PAPEETE, le 16 mars 2018 - Chaque lundi depuis plusieurs mois, des détenus incarcérés à la prison de Tatutu à Papeari assistent à un groupe de parole sur le thème des violences conjugales. Deux d'entre eux ont accepté de témoigner sur cette expérience qui leur a notamment permis de mieux comprendre leur rapport à la violence physique.

Veteari, incarcéré depuis six mois au centre de détention de Tatutu, semble serein. Il recouvrera la liberté le lendemain de notre rencontre et participe à son dernier groupe de parole. L'homme, âgé de 41 ans, est confiant. Il aura passé trois ans en prison pour des violences commises sur sa femme, la mère de ses trois enfants dont il précise que ce sont "deux filles et un garçon." Il évoque sans détour les faits qui l'ont conduit à Tatutu:" je n'arrivais pas à me maîtriser. Quand je buvais, c’est-à-dire très souvent, je battais ma compagne. J'étais complètement soul et j'en venais à penser du mal d'elle. Ma violence était liée à ce que j'appelle désormais de "faux prétextes", l'alcool et à la jalousie." Depuis, Veteari a signé à la croix-bleue. Il ne boit plus, ne consomme plus de stupéfiants et a intégré le groupe de parole car il avait, et cela reviendra dans les propos de chacun des participants ce jour-là, le "besoin de comprendre." Comprendre sa violence et réussir à "s'en sortir". Il s'est porté volontaire et affirme que cela l'a "aidé, encouragé." L'homme estime avoir changé car il "assume ses responsabilités." Sa femme, qui vient le voir régulièrement, ignore qu'il participe à ces échanges.

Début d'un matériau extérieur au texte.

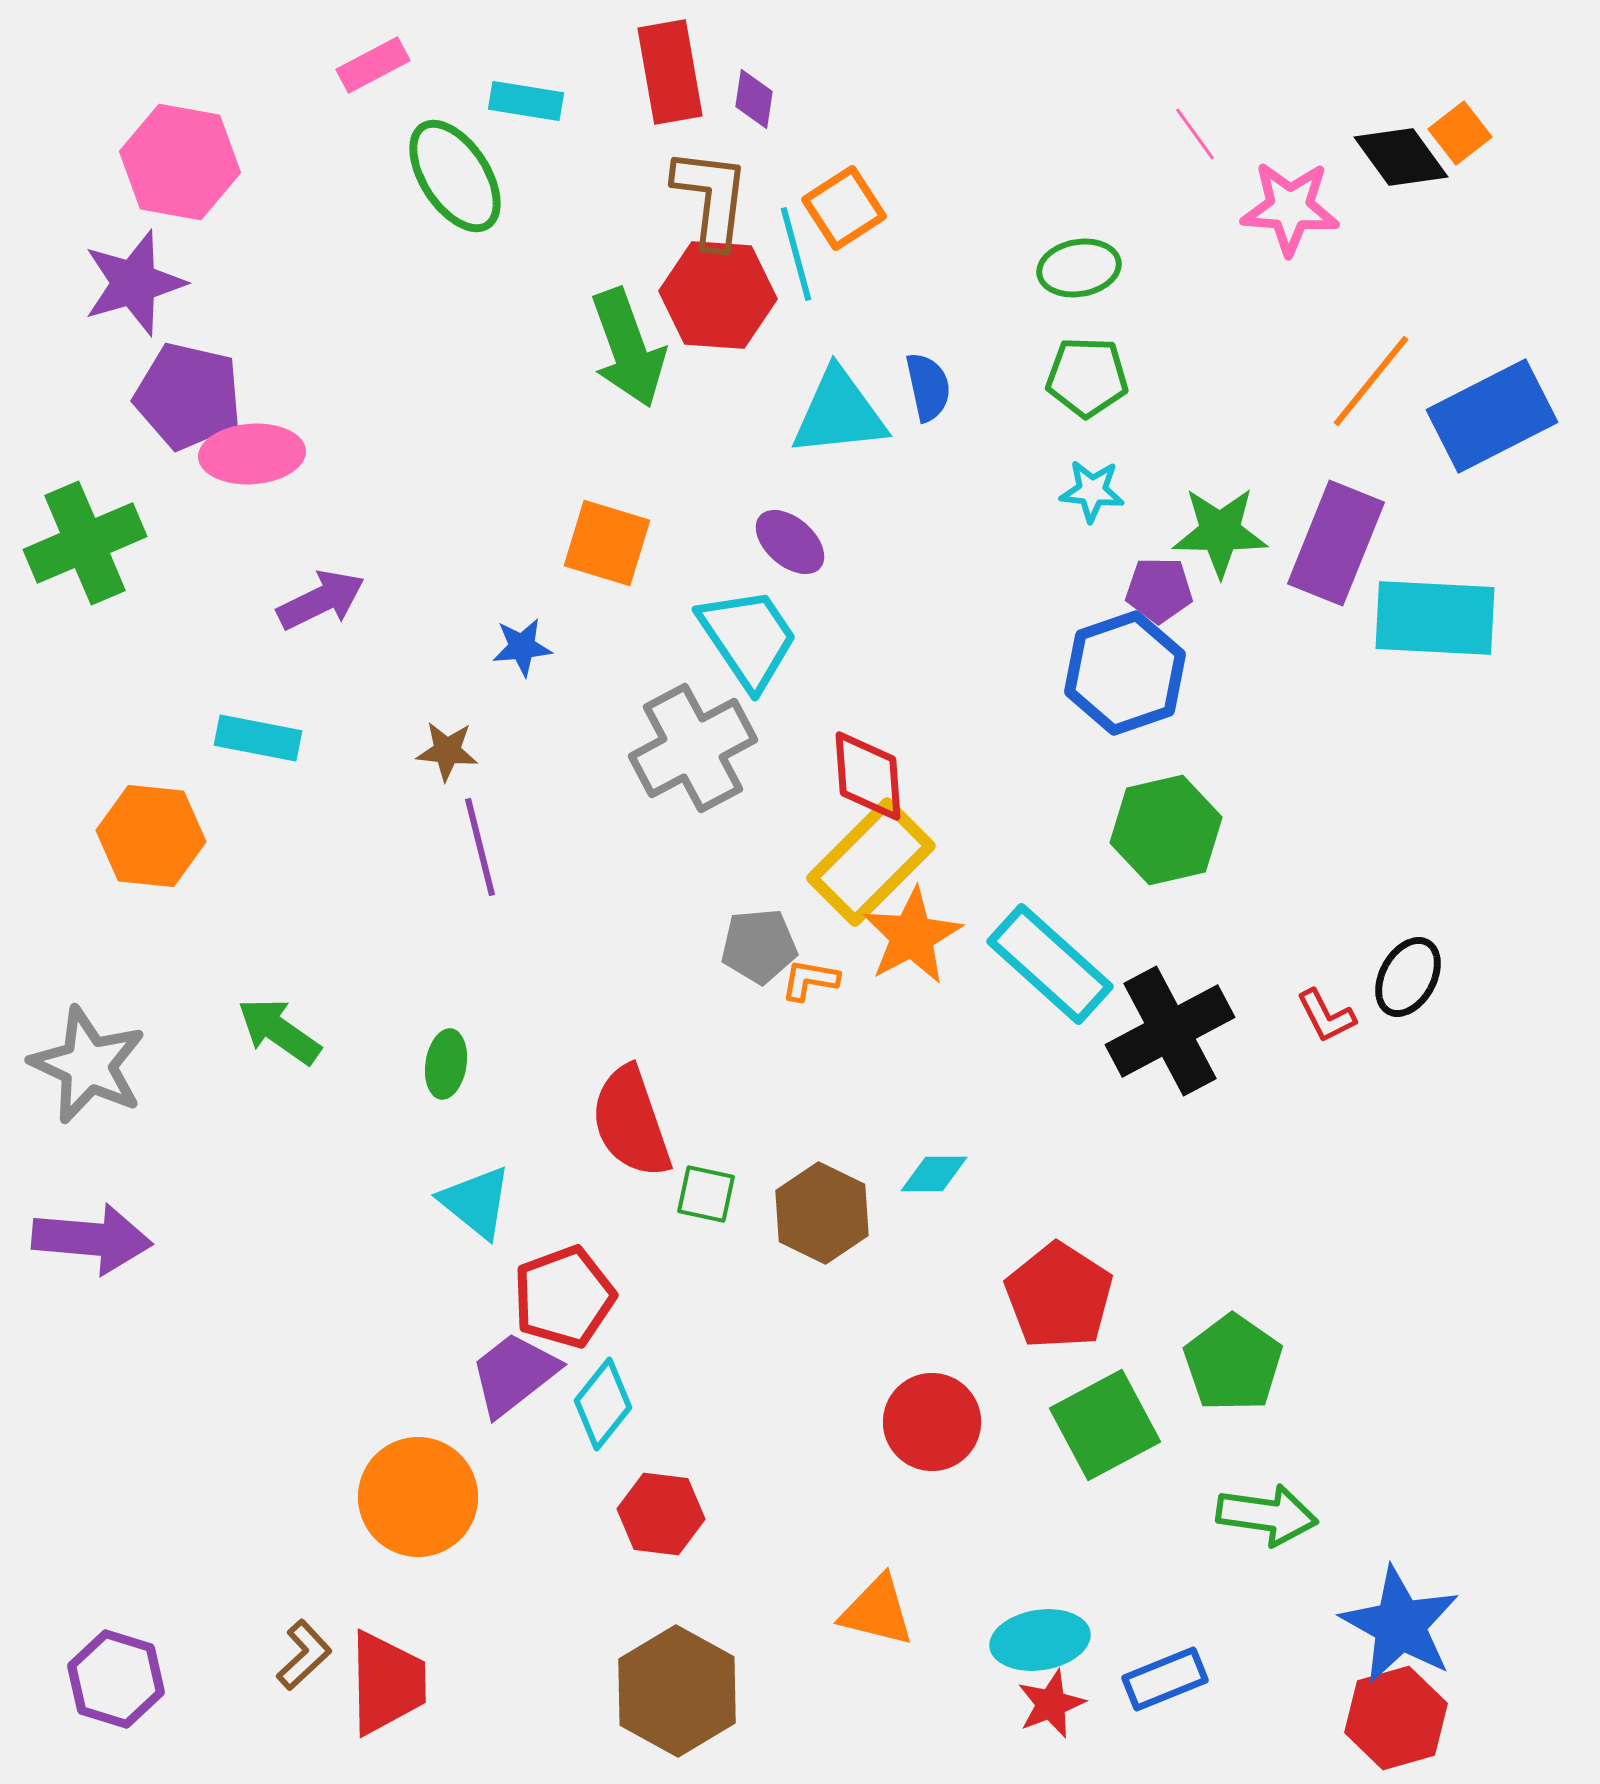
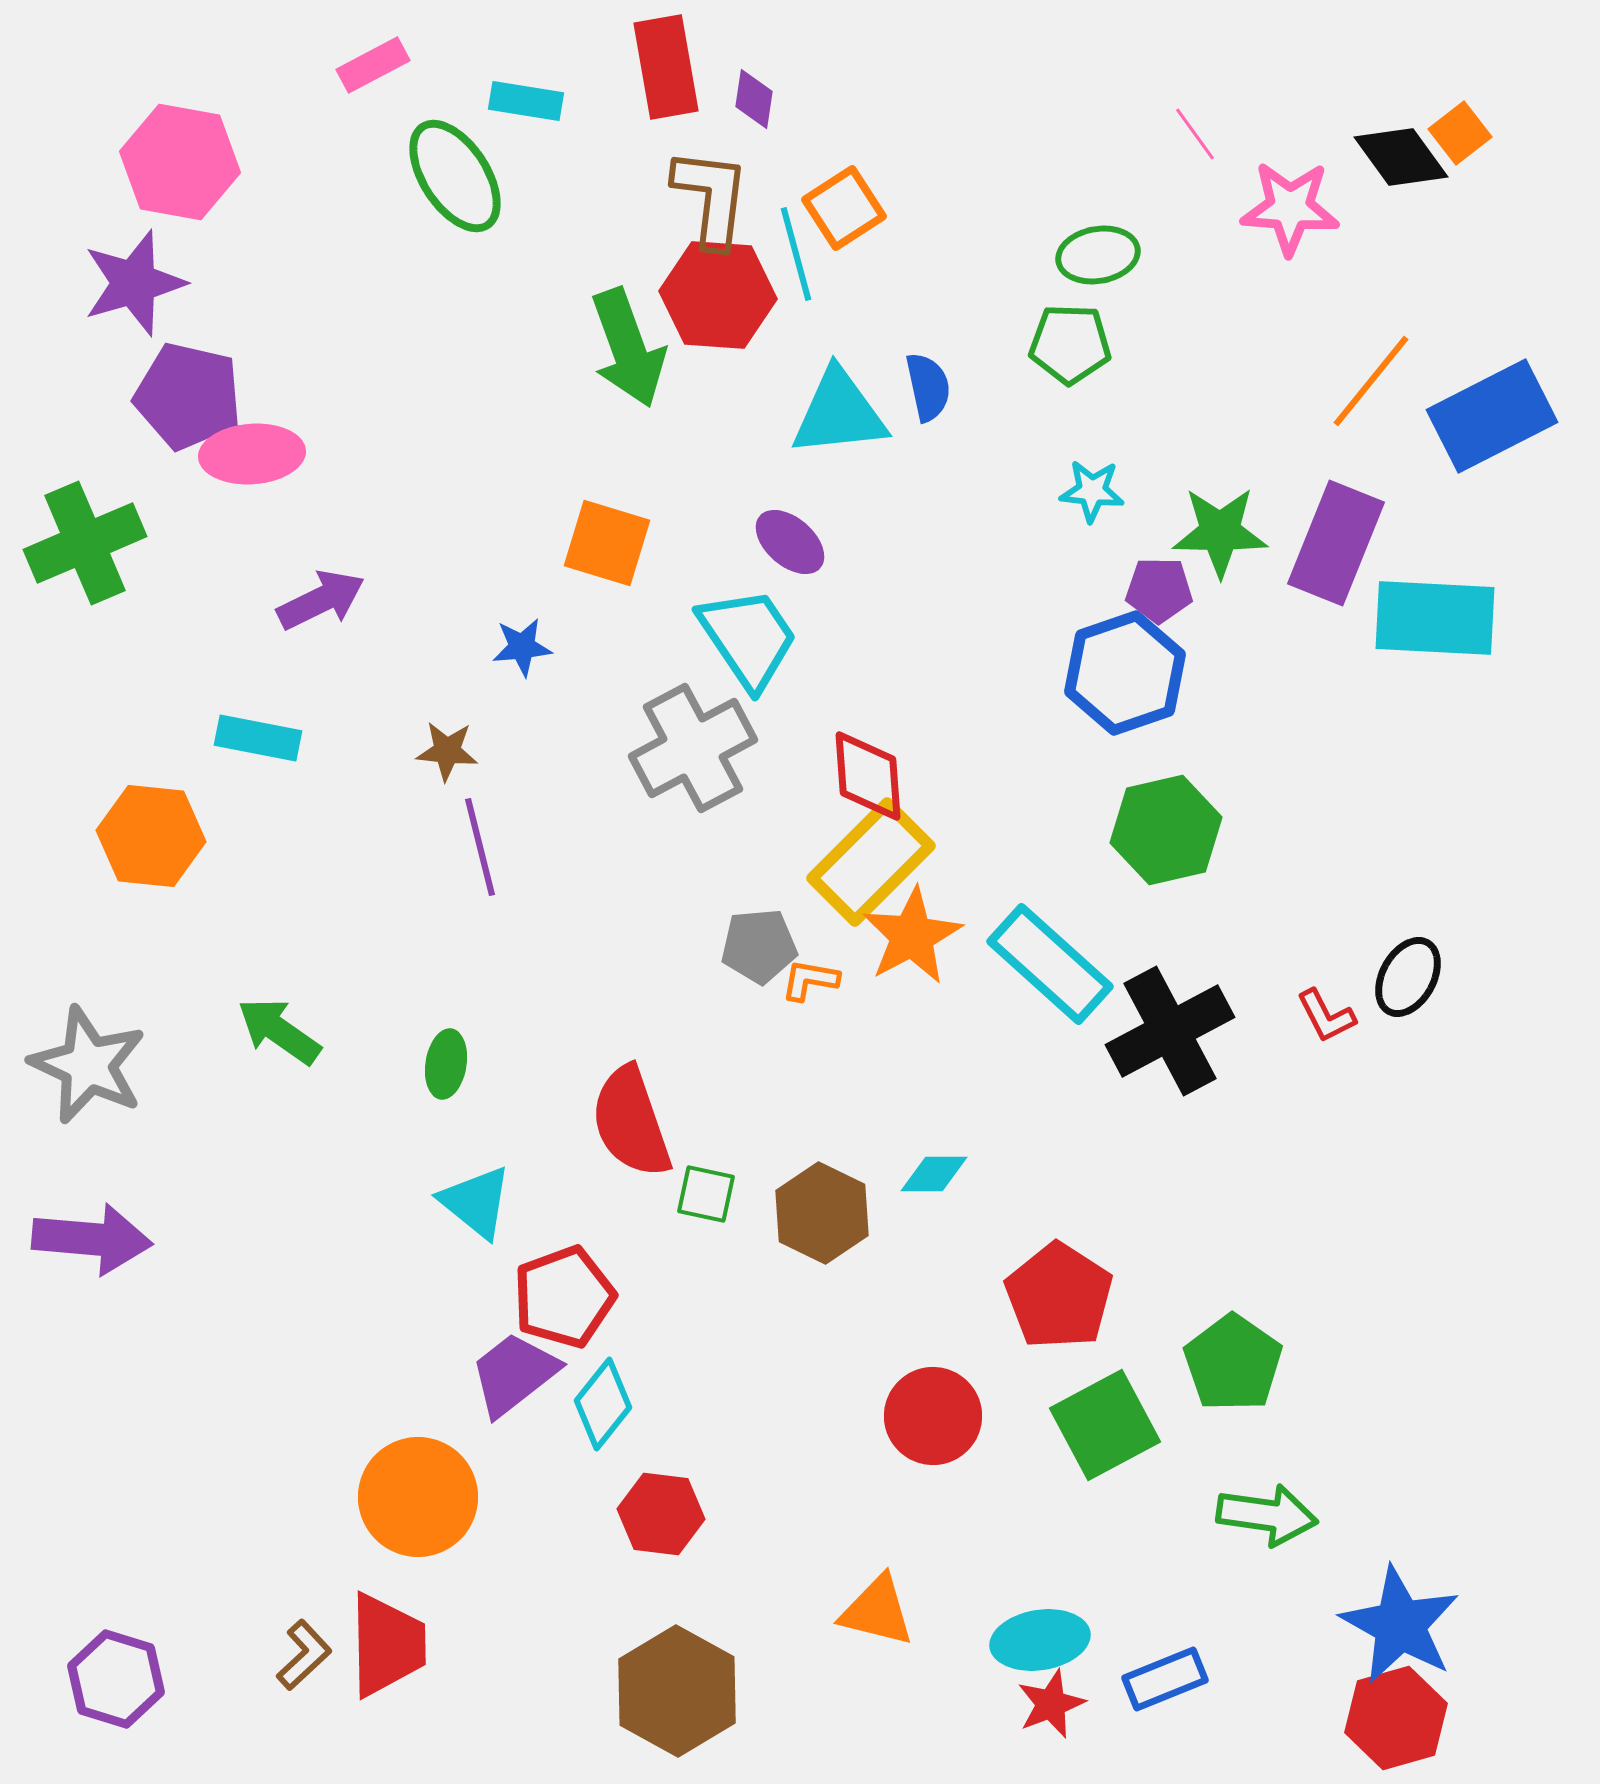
red rectangle at (670, 72): moved 4 px left, 5 px up
green ellipse at (1079, 268): moved 19 px right, 13 px up
green pentagon at (1087, 377): moved 17 px left, 33 px up
red circle at (932, 1422): moved 1 px right, 6 px up
red trapezoid at (387, 1683): moved 38 px up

On le sent un peu pudique mais assuré lorsqu'il dit avoir "confiance en l'avenir." A l'évocation de la gestion de la violence à l'extérieur, la réponse de Veteari fuse:" si je sens qu'il peut y avoir de la colère, j'irai parler à mes enfants."







"thématique particulière"

Vainui Simon, psychocriminologue qui intervient dans certains groupes de parole, rappelle que la thématique des violences conjugales est particulière : "Nous parlons de gens qui vivent ensemble, ils ont des sentiments malgré les disputes et ont surtout envie de se faire comprendre, il y a beaucoup de honte et de culpabilité du côté des auteurs comme de celui des victimes." Pour cette professionnelle, les groupes de parole sont clairement inspirés de la justice restaurative: "ces dispositifs permettent de traiter non pas les actes ou les conséquences mais plutôt d'aborder des questions visiblement très simples auxquelles la justice ne sait répondre."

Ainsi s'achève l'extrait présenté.